__Exercise prompt__: What is needed is an exact copy of the entries below, with every picture left out.

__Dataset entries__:
__________________________________________________

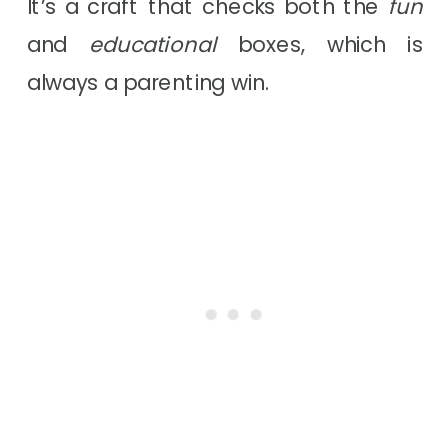
It’s a craft that checks both the
fun
and
educational
boxes, which is
always a parenting win.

__________________________________________________

__Your solution__:
It’s a craft that checks both the
fun
and
educational
boxes, which is
always a parenting win.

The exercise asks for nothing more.